*** Opening of Entries shown ***

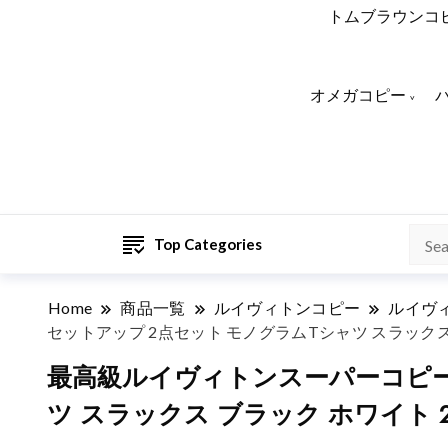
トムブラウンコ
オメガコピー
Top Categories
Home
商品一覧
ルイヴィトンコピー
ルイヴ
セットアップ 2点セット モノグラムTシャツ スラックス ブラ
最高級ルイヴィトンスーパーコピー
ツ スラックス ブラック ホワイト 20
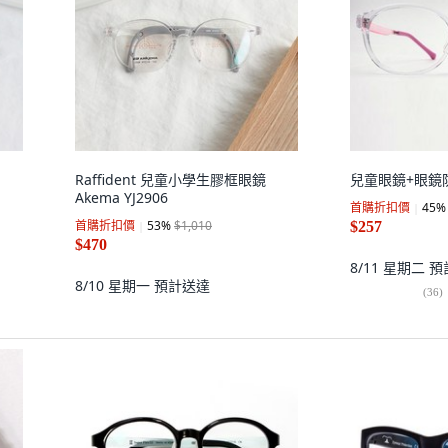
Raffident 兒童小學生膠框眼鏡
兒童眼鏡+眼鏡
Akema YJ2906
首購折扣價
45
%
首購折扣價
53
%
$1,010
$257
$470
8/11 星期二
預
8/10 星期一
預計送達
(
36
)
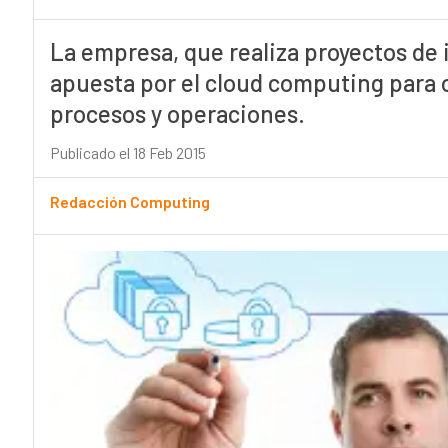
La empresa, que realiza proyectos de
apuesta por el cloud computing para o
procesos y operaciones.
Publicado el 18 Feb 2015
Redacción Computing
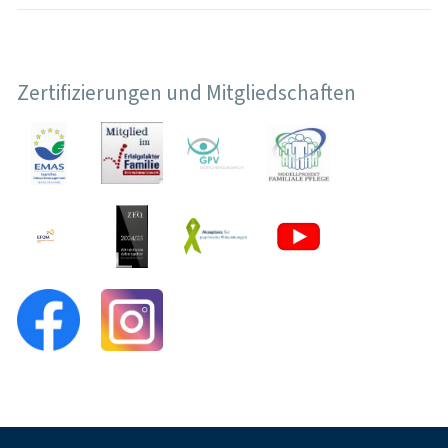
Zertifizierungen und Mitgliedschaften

*** Close of Entries shown ***

■ Task statement ■
Give back exactly the lines from the one containing "Raffident 兒童小學生膠框眼鏡" to the final line of the entries, both included, and no picture.

■ Expected answer ■
Raffident 兒童小學生膠框眼鏡
兒童眼鏡+眼鏡
Akema YJ2906
首購折扣價
45
%
首購折扣價
53
%
$1,010
$257
$470
8/11 星期二
預
8/10 星期一
預計送達
(
36
)
La empresa, que realiza proyectos de
apuesta por el cloud computing para o
procesos y operaciones.
Publicado el 18 Feb 2015
Redacción Computing
Zertifizierungen und Mitgliedschaften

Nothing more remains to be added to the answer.